Cheers, Ken Hanly
Nathan Newman wrote:
> > -----Original Message-----
> > From: owner-lbo-talk at lists.panix.com
> > [mailto:owner-lbo-talk at lists.panix.com]On Behalf Of JKSCHW at aol.com
> > Sent: Thursday, January 20, 2000 2:44 PM
> >
> > Social Security isn't means tested. Is that throwing away money?
> > Neither is national health in most countries. Or maybe you are not
> > advocating means testing, or think the Bradley plan wouldn't. But why
> > then would they need to know your income? Maybe to find out if they
> > were serving the low income population? --jks
>
> Social Security is means tested in the sense that benefits are determined by how
> much you made in your lifetime, although it is a regressive means testing in
> that the more you made, the more you are paid by the government. Not that social
> security overall is regressive since richer people pay in more over their
> lifetime, but there is a reasonable debate over whether purely universal
> programs are always better than means tested programs.
>
> Universal benefits often use of a lot government funds on middle class and
> wealthier citizens, often essentially redistributing from middle class tax
> payers to middle class recipients with little economic redistribution. Social
> security is a good program, but for all its universality, the rich pay very
> little into it proportionate to their income.

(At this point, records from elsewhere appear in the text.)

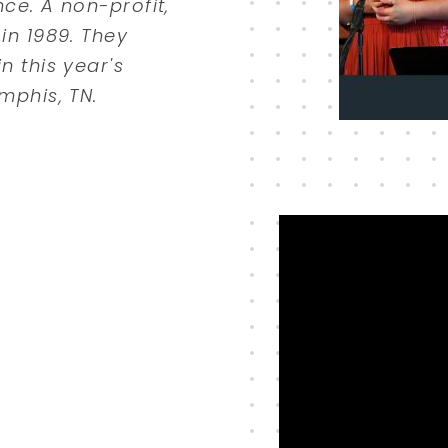
ce. A non-profit,
in 1989. They
n this year's
mphis, TN.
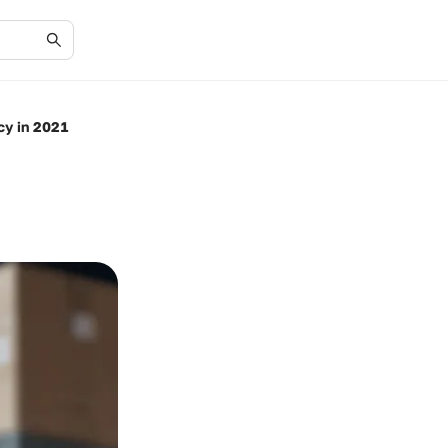
cy in 2021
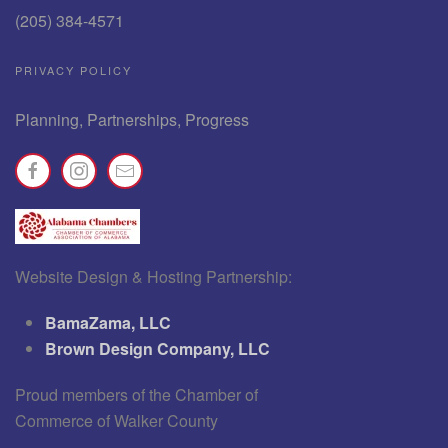
(205) 384-4571
PRIVACY POLICY
Planning, Partnerships, Progress
Website Design & Hosting Partnership:
BamaZama, LLC
Brown Design Company, LLC
Proud members of the Chamber of
Commerce of Walker County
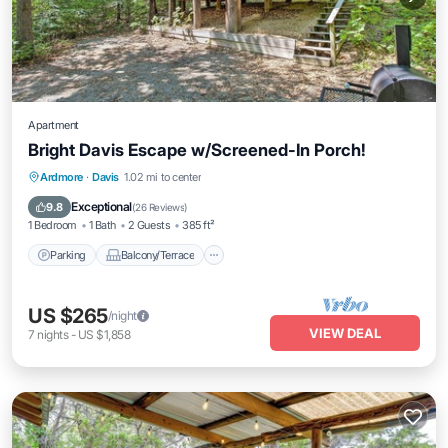
Apartment
Bright Davis Escape w/Screened-In Porch!
Parking
Balcony/Terrace
Kitchen
Ardmore
·
Davis
1.02 mi to center
Air Conditioner
Exceptional
9.8
(
26 Reviews
)
1 Bedroom
1 Bath
2 Guests
385 ft²
Parking
Balcony/Terrace
US $265
/night
VIEW DEAL
7
nights
-
US $1,858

The argument for universal
> programs is that they are politically bulletproof, but social security is partly
> bulletproof because the wealthy are not taxed to pay for it, so they don't
> mobilize against it. National health care in a number of countries is funded
> heavily by national VAT (sales-type) taxes that are not particularly
> progressive.
>
> The advantage of means tested programs is that the money spent is almost pure
> redistribution, largely at the federal level from progressive income taxes paid
> overwhelmingly by the wealthy directly to those most in need. For the same
> reason, those programs are under continual political assault.
>
> Obviously, the ideal is a broad-based progressive tax where the wealthy
> contribute for universal coverage. But that still requires means testing on the
> tax payment side.
>
> There are more serious policy downsides to means-testing, largely due to the
> "phase-out" of benefits which operates like a high marginal tax on additional
> income on those receiving those benefits. I think that is far bigger problem
> with means tested programs than the worries over paperwork.